» Work instruction:
Go through the records and restate them word for word, omitting images.

» The records:
....................

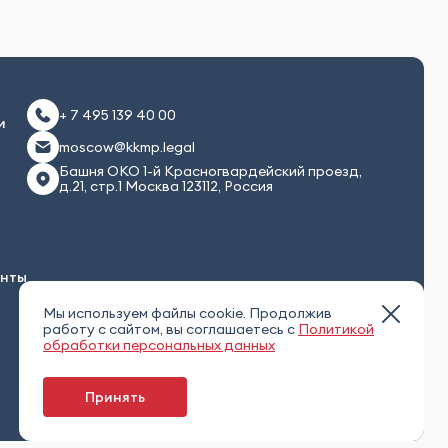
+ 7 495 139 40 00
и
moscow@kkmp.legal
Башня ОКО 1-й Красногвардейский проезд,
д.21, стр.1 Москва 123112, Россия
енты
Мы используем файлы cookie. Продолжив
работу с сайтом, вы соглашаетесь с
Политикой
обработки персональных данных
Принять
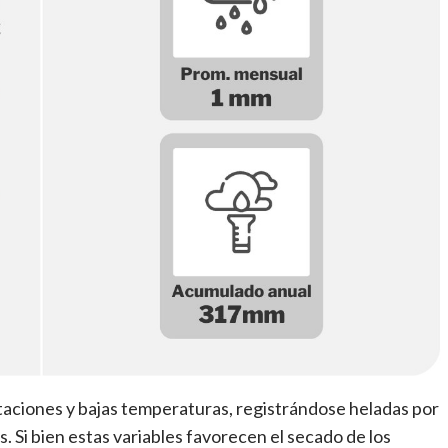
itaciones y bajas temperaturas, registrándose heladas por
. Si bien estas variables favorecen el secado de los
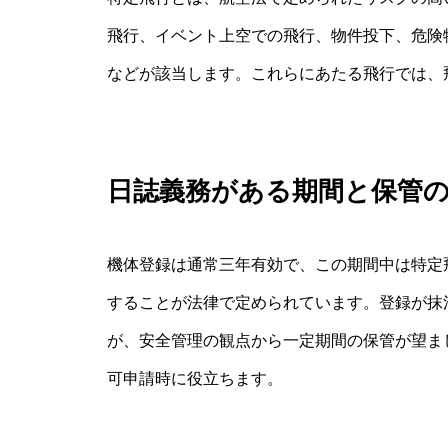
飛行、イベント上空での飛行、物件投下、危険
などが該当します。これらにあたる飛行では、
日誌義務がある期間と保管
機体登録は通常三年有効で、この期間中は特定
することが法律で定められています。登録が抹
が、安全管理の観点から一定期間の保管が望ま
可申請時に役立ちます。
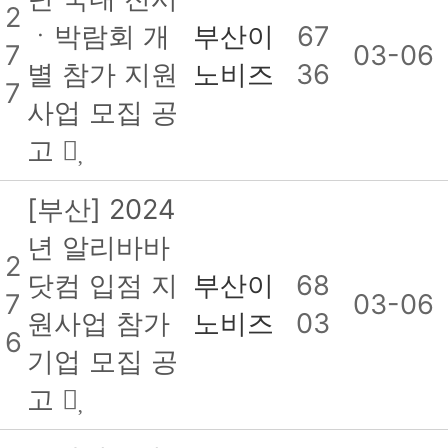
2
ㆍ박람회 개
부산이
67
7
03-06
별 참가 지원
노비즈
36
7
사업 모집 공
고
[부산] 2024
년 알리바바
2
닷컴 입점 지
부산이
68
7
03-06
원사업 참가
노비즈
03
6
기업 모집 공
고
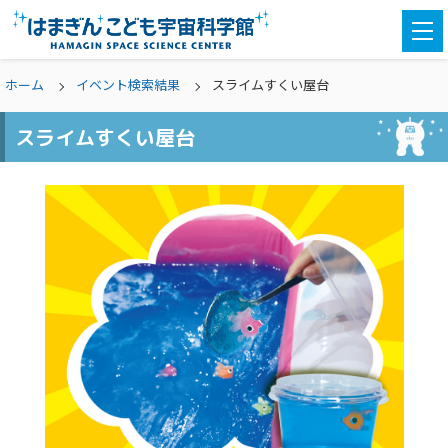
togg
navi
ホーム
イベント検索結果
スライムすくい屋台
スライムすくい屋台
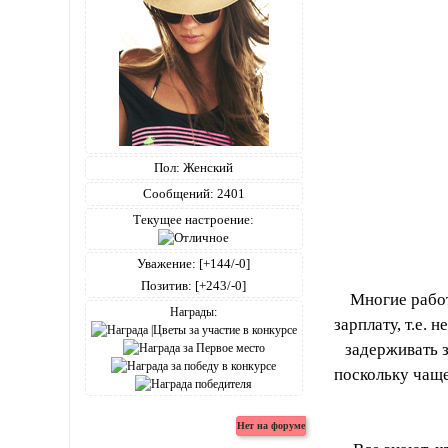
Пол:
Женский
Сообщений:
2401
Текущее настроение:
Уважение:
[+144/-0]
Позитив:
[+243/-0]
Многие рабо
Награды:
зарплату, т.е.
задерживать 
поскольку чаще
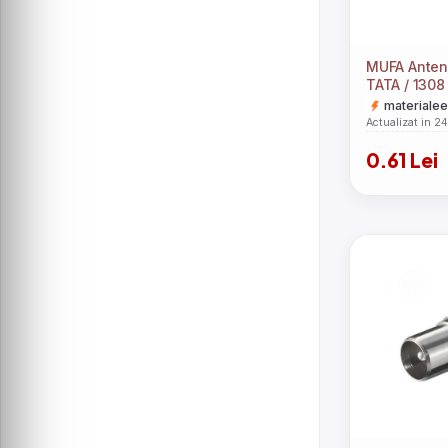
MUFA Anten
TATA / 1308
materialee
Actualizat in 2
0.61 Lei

....................

» Expected answer:
+ 7 495 139 40 00
и
moscow@kkmp.legal
Башня ОКО 1-й Красногвардейский проезд,
д.21, стр.1 Москва 123112, Россия
енты
Мы используем файлы cookie. Продолжив
работу с сайтом, вы соглашаетесь с
Политикой
обработки персональных данных
Принять
itaciones y bajas temperaturas, registrándose heladas por
. Si bien estas variables favorecen el secado de los
飛行、イベント上空での飛行、物件投下、危険
などが該当します。これらにあたる飛行では、
日誌義務がある期間と保管
機体登録は通常三年有効で、この期間中は特定
することが法律で定められています。登録が抹
が、安全管理の観点から一定期間の保管が望ま
可申請時に役立ちます。
2
ㆍ박람회 개
부산이
67
7
03-06
별 참가 지원
노비즈
36
7
사업 모집 공
고
[부산] 2024
년 알리바바
2
닷컴 입점 지
부산이
68
7
03-06
원사업 참가
노비즈
03
6
기업 모집 공
고
togg
navi
ホーム
イベント検索結果
スライムすくい屋台
スライムすくい屋台
Пол:
Женский
Сообщений:
2401
Текущее настроение:
Уважение:
[+144/-0]
Позитив:
[+243/-0]
Многие рабо
Награды:
зарплату, т.е.
задерживать 
поскольку чаще
MUFA Anten
TATA / 1308
materialee
Actualizat in 2
0.61 Lei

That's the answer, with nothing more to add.